This is a list of different things I have noticed with this particular version of Linux Mint using a Dell 1545 laptop (3GB DDR2 667MHz RAM, 2.53 GHz Core2Duo, Intel HD Graphics).

What in the world happened to the fast boot up and shutdown times? On my laptop, Ubuntu 11.04 and Mint 11 shut down around 4 seconds. Mint 12 has 15 seconds (even with me turning off some of the startup items.)

I like the elegant touch to the start menu though, and the fact that my resolution cannot handle any of the recent Linux boot screens at all, I found that keeping the screen black was okay (after finding out that it actually booted alright.)

I kept with MATE, as I was thinking about Gnome 3 again being a tablet interface. I can see this particular Gnome 3 setup with an advantage. If you want to use a tablet with the touch screen interface, you can use the top part of the screen for your navigation. If you want to put it on your desk and use it to type or navigate like a desktop, you can use the bottom half. It just seemed redundant to have both for a laptop, so I used MATE, which really isn't different from GNOME 2 other than that the bottom icons look a little closer together.

When I tried to use my sound buttons in MATE, they weren't binded. When I used them with Gnome 3, a very pixelated Mac-like speaker showed up and made a noise similar to the Mac speaker sound. At least the keys were binded in Gnome 3.

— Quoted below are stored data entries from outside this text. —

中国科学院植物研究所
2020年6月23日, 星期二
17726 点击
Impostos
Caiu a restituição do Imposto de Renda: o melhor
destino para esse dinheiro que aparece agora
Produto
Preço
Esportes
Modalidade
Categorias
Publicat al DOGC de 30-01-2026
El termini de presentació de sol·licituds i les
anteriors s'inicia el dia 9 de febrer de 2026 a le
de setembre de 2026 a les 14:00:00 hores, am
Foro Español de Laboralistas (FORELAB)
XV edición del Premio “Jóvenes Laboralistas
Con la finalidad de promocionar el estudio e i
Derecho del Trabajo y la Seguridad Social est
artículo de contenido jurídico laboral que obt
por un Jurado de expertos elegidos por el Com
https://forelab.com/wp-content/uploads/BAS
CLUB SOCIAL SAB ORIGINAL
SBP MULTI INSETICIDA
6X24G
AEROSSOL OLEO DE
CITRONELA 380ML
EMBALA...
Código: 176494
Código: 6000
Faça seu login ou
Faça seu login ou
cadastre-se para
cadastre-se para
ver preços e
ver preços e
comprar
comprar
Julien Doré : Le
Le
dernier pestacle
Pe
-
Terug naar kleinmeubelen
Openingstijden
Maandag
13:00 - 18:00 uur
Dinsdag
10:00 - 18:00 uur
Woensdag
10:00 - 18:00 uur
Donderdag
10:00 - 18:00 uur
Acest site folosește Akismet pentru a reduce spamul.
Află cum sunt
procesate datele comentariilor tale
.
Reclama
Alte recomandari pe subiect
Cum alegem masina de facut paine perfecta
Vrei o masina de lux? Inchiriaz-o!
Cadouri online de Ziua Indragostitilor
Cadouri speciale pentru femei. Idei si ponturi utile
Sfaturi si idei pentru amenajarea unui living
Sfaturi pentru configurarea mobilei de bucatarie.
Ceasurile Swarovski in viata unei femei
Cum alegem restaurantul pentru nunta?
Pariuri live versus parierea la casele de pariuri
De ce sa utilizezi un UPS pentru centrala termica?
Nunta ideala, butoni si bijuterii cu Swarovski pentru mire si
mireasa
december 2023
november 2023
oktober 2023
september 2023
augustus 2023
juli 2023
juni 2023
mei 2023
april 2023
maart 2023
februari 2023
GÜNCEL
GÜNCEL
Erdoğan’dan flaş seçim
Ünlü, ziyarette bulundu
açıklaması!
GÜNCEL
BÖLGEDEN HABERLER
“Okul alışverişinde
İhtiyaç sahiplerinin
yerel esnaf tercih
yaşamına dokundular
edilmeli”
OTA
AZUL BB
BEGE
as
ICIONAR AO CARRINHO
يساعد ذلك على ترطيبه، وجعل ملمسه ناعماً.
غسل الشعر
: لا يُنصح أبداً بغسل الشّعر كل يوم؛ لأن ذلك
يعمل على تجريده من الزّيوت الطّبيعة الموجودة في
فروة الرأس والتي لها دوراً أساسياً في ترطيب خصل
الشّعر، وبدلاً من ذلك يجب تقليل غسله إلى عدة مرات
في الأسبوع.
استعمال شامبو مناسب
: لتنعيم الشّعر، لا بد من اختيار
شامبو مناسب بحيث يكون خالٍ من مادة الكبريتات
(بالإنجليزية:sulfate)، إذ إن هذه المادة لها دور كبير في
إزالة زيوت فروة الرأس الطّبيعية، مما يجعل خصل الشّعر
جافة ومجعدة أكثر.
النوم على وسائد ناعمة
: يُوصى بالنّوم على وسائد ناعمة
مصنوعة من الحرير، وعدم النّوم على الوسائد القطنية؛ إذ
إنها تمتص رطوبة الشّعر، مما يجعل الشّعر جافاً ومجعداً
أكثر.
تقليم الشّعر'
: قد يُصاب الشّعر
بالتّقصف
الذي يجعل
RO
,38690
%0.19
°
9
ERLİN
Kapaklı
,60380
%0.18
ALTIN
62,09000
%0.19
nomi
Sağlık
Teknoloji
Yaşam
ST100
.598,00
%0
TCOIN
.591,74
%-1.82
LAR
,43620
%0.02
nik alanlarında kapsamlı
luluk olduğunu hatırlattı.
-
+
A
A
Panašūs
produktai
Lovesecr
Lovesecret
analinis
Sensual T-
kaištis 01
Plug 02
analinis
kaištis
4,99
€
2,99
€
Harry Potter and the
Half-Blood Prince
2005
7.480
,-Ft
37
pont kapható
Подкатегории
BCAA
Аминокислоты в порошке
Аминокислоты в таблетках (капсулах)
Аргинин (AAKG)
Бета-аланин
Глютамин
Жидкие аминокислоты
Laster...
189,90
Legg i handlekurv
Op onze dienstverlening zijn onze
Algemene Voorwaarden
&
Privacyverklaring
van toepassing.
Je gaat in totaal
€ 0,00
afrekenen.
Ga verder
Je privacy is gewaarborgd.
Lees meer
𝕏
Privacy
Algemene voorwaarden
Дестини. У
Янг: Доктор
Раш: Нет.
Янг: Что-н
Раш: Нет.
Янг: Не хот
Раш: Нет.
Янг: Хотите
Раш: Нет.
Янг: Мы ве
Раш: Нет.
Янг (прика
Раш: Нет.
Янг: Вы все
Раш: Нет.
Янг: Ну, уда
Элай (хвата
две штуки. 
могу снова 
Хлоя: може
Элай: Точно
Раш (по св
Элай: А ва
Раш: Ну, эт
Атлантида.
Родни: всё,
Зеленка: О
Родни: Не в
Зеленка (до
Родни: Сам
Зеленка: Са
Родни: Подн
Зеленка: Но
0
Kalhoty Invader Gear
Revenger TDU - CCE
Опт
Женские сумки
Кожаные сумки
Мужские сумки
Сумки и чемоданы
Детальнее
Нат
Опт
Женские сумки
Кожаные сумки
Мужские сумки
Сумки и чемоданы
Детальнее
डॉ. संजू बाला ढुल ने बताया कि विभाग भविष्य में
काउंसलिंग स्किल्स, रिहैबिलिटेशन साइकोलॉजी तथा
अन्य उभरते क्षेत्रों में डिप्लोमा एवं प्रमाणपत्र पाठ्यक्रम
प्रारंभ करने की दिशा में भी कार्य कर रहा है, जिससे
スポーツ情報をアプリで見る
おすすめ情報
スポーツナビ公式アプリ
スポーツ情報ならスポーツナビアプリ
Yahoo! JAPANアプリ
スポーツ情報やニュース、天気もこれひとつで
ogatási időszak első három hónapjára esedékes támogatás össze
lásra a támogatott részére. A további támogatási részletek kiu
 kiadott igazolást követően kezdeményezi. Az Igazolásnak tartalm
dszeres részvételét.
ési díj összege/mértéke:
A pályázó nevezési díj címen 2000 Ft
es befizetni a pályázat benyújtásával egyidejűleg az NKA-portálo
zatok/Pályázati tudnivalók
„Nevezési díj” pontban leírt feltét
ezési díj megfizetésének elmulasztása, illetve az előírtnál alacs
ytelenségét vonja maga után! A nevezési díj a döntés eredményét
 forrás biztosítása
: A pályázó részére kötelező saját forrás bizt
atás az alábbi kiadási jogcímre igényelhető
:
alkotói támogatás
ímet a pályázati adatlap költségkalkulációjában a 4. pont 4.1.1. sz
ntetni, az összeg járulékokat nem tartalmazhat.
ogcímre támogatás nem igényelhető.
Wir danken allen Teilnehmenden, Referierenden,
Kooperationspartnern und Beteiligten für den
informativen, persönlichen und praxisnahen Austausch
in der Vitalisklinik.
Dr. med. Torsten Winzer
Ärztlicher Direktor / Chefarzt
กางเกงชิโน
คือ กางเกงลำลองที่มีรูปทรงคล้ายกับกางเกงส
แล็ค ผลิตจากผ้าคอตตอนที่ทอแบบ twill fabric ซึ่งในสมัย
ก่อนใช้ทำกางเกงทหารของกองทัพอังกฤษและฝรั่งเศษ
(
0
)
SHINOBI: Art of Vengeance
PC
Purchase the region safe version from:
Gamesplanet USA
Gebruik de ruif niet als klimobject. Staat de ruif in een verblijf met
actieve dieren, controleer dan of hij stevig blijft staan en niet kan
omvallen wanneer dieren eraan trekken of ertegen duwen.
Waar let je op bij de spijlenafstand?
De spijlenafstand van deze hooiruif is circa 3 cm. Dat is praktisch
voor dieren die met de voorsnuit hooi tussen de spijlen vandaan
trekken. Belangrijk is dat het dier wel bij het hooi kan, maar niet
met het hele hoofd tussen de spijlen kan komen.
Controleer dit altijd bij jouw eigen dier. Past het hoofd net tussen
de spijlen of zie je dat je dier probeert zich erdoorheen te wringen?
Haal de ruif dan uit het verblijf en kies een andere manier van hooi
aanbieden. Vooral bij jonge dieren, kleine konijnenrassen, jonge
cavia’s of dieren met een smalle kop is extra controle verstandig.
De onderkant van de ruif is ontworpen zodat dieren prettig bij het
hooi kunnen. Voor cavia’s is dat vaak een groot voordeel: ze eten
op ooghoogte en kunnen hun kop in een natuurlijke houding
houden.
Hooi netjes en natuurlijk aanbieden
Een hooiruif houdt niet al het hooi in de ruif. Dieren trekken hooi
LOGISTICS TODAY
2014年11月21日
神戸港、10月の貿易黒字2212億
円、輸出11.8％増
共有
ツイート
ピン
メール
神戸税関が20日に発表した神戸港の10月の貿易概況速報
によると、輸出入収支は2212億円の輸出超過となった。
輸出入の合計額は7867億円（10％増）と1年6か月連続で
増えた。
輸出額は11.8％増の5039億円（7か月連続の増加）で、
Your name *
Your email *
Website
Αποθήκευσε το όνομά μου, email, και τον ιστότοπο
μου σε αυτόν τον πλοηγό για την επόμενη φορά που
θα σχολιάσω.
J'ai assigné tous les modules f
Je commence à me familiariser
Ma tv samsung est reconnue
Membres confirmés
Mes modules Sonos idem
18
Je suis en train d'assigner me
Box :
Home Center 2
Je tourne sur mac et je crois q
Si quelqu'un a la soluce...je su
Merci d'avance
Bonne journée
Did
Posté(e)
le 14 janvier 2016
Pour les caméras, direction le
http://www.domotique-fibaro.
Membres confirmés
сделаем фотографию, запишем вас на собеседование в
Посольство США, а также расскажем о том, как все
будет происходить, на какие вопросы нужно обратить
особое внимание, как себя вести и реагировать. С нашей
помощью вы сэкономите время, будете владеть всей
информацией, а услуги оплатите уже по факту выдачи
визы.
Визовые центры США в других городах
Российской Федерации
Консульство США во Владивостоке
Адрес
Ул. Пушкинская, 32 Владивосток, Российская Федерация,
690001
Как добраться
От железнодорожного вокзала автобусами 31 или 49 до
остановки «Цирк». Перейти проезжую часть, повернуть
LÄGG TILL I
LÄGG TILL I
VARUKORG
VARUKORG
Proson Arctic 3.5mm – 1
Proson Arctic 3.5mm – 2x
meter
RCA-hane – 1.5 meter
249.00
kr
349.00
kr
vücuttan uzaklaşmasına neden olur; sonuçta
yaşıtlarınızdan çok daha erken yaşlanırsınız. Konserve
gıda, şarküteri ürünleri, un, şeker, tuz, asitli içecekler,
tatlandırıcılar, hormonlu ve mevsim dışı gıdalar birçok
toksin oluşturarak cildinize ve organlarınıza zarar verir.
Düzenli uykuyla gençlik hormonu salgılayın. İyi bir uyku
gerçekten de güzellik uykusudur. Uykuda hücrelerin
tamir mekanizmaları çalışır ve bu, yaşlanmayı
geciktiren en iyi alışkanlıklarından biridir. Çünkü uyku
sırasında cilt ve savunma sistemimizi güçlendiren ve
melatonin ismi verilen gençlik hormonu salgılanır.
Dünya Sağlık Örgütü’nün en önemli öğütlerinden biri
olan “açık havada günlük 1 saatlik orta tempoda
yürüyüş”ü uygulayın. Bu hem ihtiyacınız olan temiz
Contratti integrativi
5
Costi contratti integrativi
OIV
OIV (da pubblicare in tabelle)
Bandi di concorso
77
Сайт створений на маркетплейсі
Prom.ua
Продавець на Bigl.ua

Applications didn't change except for adding gconf-editor into the menu, adding two extra terminal programs (which I uninstalled), and switching some programs into the system tools menu.

The only big problem outside of the interface and the slow speed is that there are many start-up items, including duplicates and some of these mentioned KDE.

I usually wait for bugs in most distros outside of Mint, but I think I am going to wait and see how it evolves for awhile. I'm going to keep it on my laptop, and may try it on my desktop to see the boot/shutdown times.